The winter and its icy sidewalks bring once again their share of falls and false moves. At the clinic I’ve had a large number of patients come to see me for various pains, sprains and bruises caused by falling on the ice. The question many are asking themselves is: should I apply ice or heat?  Here are a few guidelines to help you make an informed decision:


The reflex: Very short term. Sharp pain, swelling, heat, redness, inflammation.

Why? Slows down the local blood flow, decreases the swelling and stops the inflammation and blood effusion from taking undue proportions.

If there is pain, swelling, redness and loss of function, it can be useful to apply ice to control the inflammation.

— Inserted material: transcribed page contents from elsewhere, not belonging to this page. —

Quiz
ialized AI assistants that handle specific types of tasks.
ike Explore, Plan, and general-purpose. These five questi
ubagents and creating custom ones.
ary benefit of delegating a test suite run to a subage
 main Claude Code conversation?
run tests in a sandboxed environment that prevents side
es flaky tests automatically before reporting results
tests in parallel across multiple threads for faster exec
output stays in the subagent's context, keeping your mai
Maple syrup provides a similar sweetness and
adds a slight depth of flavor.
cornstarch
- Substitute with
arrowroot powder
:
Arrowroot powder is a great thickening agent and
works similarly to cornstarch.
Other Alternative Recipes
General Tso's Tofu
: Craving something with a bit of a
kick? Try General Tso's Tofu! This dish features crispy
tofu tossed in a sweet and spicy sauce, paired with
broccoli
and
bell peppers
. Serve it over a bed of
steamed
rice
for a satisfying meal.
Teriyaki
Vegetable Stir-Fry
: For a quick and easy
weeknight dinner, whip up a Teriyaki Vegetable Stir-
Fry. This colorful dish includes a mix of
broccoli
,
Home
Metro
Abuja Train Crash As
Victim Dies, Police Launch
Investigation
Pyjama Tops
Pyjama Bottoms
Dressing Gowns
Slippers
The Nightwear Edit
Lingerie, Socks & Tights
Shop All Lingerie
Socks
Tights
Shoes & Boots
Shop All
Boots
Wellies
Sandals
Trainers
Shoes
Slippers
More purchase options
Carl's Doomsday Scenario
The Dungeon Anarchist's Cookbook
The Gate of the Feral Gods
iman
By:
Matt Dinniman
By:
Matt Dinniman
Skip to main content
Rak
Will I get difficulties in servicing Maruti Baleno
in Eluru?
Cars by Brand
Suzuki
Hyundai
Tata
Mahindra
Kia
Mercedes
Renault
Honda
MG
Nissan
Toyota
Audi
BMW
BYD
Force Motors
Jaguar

In this case, you want to control the inflammation process, not eliminate it completely. Somewhat like fever, inflammation is the immune system’s defensive reaction to aggression.

The risk: Increases muscle stiffness and spasms, slows down the healing process, congests the wounded area. It’s important to know that ice will slow down the circulatory effect and will stop the blood and lymphatic fluid from returning to general circulation and being eliminated.  Muscles and tendons will stiffen and will recover with more difficulty.


The reflex: Chronic or acute pain, tension, stiffness, spasms. The best of both worlds if paired with actions, which foster circulation and the elimination of blockages.

Why?: Fosters blood flow, stimulates relaxation and the repair of damaged tissues. If there are no inflammatory symptoms or any pronounced swelling but pain nonetheless, stiffness and loss of function, it’s better to apply heat. This allows the body to relax the muscles and tendons, to increase flexibility and to stimulate normal self-healing processes. In this way, muscle spasms, pain and chronic tendonitis will respond better to heat.

The risk: Increases the inflammation if blood flow of peripheral zones is not ensured. It’s important to pair heat with a massage or with acupuncture in order to allow the inflammation and swelling to do their work but also to flow and be eliminated by the body.

Obviously, going with what seems most comfortable for you is the best way to choose between ice and heat. It’s nonetheless important to keep in mind that the body puts mechanisms in place in order to repair and heal itself. These processes need to be assisted and not ”put to sleep” at any price. It’s still important to consult a health professional in order to get informed advice and suggestions, which are adapted to your particular situation.

If you’re interested in additional reflection on this matter, Tom Bisio expands further on this crucial issue in his podcast ‘‘Ice is for dead people”.

Happy winter to all, be careful but have fun!